#### Material shown:
-*-

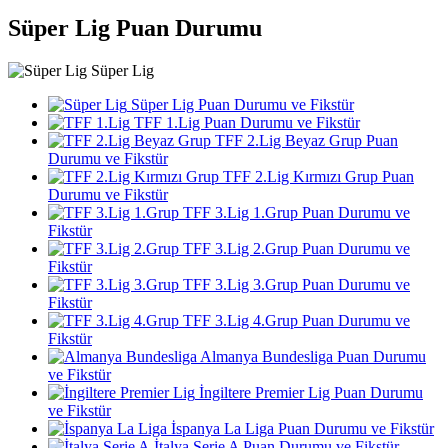
Süper Lig Puan Durumu
Süper Lig
Süper Lig Puan Durumu ve Fikstür
TFF 1.Lig Puan Durumu ve Fikstür
TFF 2.Lig Beyaz Grup Puan
Durumu ve Fikstür
TFF 2.Lig Kırmızı Grup Puan
Durumu ve Fikstür
TFF 3.Lig 1.Grup Puan Durumu ve
Fikstür
TFF 3.Lig 2.Grup Puan Durumu ve
Fikstür
TFF 3.Lig 3.Grup Puan Durumu ve
Fikstür
TFF 3.Lig 4.Grup Puan Durumu ve
Fikstür
Almanya Bundesliga Puan Durumu
ve Fikstür
İngiltere Premier Lig Puan Durumu
ve Fikstür
İspanya La Liga Puan Durumu ve Fikstür
İtalya Serie A Puan Durumu ve Fikstür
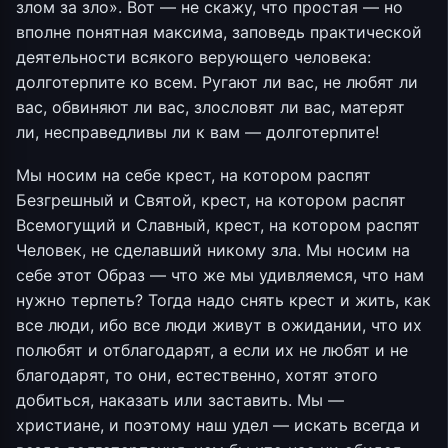
злом за зло». Вот — не скажу, что простая — но
вполне понятная максима, заповедь практической
деятельности всякого верующего человека:
долготерпите ко всем. Ругают ли вас, не любят ли
вас, обвиняют ли вас, злословят ли вас, матерят
ли, несправедливы ли к вам — долготерпите!
Мы носим на себе крест, на котором распят
Безгрешный и Святой, крест, на котором распят
Всемогущий и Славный, крест, на котором распят
Человек, не сделавший никому зла. Мы носим на
себе этот Образ — что же мы удивляемся, что нам
нужно терпеть? Тогда надо снять крест и жить, как
все люди, ибо все люди живут в ожидании, что их
полюбят и отблагодарят, а если их не любят и не
благодарят, то они, естественно, хотят этого
добиться, наказать или заставить. Мы —
христиане, и поэтому наш удел — искать всегда и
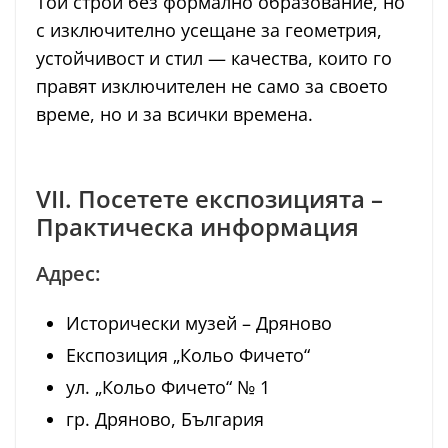
Той строи без формално образование, но
с изключително усещане за геометрия,
устойчивост и стил — качества, които го
правят изключителен не само за своето
време, но и за всички времена.
VII. Посетете експозицията –
Практическа информация
Адрес:
Исторически музей – Дряново
Експозиция „Кольо Фичето“
ул. „Кольо Фичето“ № 1
гр. Дряново, България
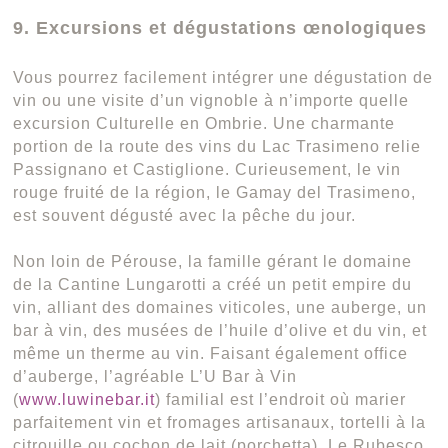
9. Excursions et dégustations œnologiques
Vous pourrez facilement intégrer une dégustation de
vin ou une visite d’un vignoble à n’importe quelle
excursion Culturelle en Ombrie. Une charmante
portion de la route des vins du Lac Trasimeno relie
Passignano et Castiglione. Curieusement, le vin
rouge fruité de la région, le Gamay del Trasimeno,
est souvent dégusté avec la pêche du jour.
Non loin de Pérouse, la famille gérant le domaine
de la Cantine Lungarotti a créé un petit empire du
vin, alliant des domaines viticoles, une auberge, un
bar à vin, des musées de l’huile d’olive et du vin, et
même un therme au vin. Faisant également office
d’auberge, l’agréable L’U Bar à Vin
(
www.luwinebar.it
) familial est l’endroit où marier
parfaitement vin et fromages artisanaux, tortelli à la
citrouille ou cochon de lait (porchetta). Le Rubesco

-*-

From the top of the listing above, repeat each line exactly until you reach the line containing "Безгрешный и Святой, крест, на котором распят", and repeat that one too. Leave the pictures out.

#### Final answer:
Süper Lig Puan Durumu
Süper Lig
Süper Lig Puan Durumu ve Fikstür
TFF 1.Lig Puan Durumu ve Fikstür
TFF 2.Lig Beyaz Grup Puan
Durumu ve Fikstür
TFF 2.Lig Kırmızı Grup Puan
Durumu ve Fikstür
TFF 3.Lig 1.Grup Puan Durumu ve
Fikstür
TFF 3.Lig 2.Grup Puan Durumu ve
Fikstür
TFF 3.Lig 3.Grup Puan Durumu ve
Fikstür
TFF 3.Lig 4.Grup Puan Durumu ve
Fikstür
Almanya Bundesliga Puan Durumu
ve Fikstür
İngiltere Premier Lig Puan Durumu
ve Fikstür
İspanya La Liga Puan Durumu ve Fikstür
İtalya Serie A Puan Durumu ve Fikstür
злом за зло». Вот — не скажу, что простая — но
вполне понятная максима, заповедь практической
деятельности всякого верующего человека:
долготерпите ко всем. Ругают ли вас, не любят ли
вас, обвиняют ли вас, злословят ли вас, матерят
ли, несправедливы ли к вам — долготерпите!
Мы носим на себе крест, на котором распят
Безгрешный и Святой, крест, на котором распят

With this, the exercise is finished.